Ia juga belum memastikan dukungan politik dari Presiden Prabowo Subianto terhadap inisiatif ini. “Nanti kita bahas ya,” ujarnya singkat.
Pernyataan itu menandakan satu hal: meski kerangka hukum mulai disusun, momentum implementasi masih menunggu kondisi yang lebih kondusif.

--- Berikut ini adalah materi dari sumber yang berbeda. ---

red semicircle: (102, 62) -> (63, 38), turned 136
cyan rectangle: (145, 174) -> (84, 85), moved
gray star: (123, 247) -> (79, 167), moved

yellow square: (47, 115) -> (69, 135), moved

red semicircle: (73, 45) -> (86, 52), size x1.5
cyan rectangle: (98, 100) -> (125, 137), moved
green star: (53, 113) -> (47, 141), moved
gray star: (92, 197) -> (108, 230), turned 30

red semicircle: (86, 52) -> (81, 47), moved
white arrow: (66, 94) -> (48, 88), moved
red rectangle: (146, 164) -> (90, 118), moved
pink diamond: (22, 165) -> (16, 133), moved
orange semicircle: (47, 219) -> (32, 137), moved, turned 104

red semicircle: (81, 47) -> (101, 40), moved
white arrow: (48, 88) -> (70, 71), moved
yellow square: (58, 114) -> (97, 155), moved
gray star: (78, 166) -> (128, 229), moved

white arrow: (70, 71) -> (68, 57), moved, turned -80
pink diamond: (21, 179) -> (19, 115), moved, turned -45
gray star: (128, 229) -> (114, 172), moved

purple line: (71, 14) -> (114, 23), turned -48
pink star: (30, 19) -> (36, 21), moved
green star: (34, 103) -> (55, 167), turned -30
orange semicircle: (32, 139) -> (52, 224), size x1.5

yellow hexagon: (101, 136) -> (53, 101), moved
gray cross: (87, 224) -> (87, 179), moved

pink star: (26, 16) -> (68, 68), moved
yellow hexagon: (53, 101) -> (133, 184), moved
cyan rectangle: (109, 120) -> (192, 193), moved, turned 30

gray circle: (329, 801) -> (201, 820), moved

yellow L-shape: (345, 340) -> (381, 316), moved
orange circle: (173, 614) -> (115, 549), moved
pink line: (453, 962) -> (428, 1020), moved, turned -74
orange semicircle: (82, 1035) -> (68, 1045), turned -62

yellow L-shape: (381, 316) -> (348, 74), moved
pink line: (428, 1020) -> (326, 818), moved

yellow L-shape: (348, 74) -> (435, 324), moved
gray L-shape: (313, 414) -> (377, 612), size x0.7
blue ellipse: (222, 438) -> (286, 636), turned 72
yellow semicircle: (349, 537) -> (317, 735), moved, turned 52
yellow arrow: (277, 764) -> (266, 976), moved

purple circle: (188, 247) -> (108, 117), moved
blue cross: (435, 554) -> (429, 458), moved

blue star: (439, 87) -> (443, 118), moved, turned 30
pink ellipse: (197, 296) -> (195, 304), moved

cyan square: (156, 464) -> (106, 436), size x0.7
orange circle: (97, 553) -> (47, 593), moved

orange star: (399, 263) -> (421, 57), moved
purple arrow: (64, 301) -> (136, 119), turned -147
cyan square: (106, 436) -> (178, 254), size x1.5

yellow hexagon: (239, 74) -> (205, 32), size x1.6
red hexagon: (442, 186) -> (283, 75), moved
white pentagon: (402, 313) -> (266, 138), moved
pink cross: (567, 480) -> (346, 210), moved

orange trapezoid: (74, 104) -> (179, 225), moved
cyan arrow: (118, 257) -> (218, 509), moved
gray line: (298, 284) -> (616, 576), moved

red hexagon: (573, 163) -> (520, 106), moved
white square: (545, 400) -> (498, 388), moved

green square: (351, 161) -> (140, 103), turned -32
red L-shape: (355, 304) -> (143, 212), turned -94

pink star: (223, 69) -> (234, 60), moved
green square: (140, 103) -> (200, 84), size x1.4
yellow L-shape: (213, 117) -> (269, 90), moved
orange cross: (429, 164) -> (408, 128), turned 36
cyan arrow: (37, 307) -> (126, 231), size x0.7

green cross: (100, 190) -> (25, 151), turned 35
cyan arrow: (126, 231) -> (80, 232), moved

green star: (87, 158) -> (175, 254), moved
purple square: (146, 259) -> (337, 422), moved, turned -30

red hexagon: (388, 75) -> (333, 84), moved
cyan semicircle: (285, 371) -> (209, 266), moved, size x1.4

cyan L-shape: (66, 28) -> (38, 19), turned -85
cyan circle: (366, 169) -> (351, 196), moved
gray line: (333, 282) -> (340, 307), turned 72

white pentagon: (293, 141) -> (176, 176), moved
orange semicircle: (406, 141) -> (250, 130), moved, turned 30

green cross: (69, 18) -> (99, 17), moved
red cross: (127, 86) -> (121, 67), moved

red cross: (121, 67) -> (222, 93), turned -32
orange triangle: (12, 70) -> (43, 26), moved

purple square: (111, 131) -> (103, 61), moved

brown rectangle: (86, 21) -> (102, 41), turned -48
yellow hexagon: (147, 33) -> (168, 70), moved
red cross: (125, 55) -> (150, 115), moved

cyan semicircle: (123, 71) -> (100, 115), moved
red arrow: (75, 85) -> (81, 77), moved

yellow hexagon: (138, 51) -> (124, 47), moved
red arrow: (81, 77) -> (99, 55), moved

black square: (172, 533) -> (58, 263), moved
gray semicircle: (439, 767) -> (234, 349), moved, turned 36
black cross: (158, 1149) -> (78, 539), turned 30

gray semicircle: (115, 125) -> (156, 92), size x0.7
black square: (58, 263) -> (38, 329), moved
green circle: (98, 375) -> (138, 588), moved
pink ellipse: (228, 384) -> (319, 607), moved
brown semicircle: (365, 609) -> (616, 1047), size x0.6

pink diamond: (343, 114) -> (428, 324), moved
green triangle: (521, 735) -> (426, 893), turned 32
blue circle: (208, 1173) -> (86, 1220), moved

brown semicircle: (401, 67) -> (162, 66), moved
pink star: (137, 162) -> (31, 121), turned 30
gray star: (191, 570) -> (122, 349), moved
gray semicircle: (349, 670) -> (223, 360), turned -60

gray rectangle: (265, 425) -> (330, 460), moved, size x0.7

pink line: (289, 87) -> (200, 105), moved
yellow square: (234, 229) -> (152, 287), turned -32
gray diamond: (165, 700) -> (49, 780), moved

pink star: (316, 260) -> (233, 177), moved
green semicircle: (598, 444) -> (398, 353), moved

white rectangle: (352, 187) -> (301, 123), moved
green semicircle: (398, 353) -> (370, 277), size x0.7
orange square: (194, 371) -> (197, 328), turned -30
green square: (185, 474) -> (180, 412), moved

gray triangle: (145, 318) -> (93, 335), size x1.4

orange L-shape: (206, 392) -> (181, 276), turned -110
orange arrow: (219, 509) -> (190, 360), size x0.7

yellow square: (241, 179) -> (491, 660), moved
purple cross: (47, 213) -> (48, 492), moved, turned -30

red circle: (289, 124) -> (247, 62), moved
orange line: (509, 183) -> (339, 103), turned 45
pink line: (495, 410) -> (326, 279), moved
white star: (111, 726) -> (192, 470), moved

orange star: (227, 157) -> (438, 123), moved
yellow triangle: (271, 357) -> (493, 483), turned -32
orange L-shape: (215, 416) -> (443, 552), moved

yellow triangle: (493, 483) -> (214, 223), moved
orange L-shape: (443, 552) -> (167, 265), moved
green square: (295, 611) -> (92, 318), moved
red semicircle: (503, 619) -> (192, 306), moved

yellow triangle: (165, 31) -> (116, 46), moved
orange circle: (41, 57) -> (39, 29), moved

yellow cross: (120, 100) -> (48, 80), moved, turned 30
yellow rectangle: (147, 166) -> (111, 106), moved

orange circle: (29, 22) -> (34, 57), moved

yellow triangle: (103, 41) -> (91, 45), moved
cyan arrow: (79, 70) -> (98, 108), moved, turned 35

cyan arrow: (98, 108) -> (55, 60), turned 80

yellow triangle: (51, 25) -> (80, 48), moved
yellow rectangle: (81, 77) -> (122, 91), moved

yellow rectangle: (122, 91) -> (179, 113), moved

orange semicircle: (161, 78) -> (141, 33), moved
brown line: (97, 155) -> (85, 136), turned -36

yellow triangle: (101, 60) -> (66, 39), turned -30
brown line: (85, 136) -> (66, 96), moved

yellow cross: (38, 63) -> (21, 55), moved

Redenominasi memang bukan kebijakan populis, tetapi merupakan langkah modernisasi mata uang dan sistem pembayaran. Banyak negara yang sukses melakukannya, seperti Turki dan Korea Selatan, tetapi satu benang merah yang sama: semua dilakukan pada saat ekonomi stabil dan publik memahami tujuannya.
Indonesia tampaknya bergerak ke arah sana—perlahan tetapi terukur. Untuk sekarang, redenominasi tetap menjadi agenda strategis jangka menengah. Namun garis startnya masih tersimpan rapat di ruang rapat pemerintah dan BI.
Yang jelas, ketika saat itu tiba, rupiah tidak akan kehilangan nilainya. Yang berubah hanyalah jumlah digitnya—lebih ringkas, lebih modern, dan diharapkan lebih membanggakan.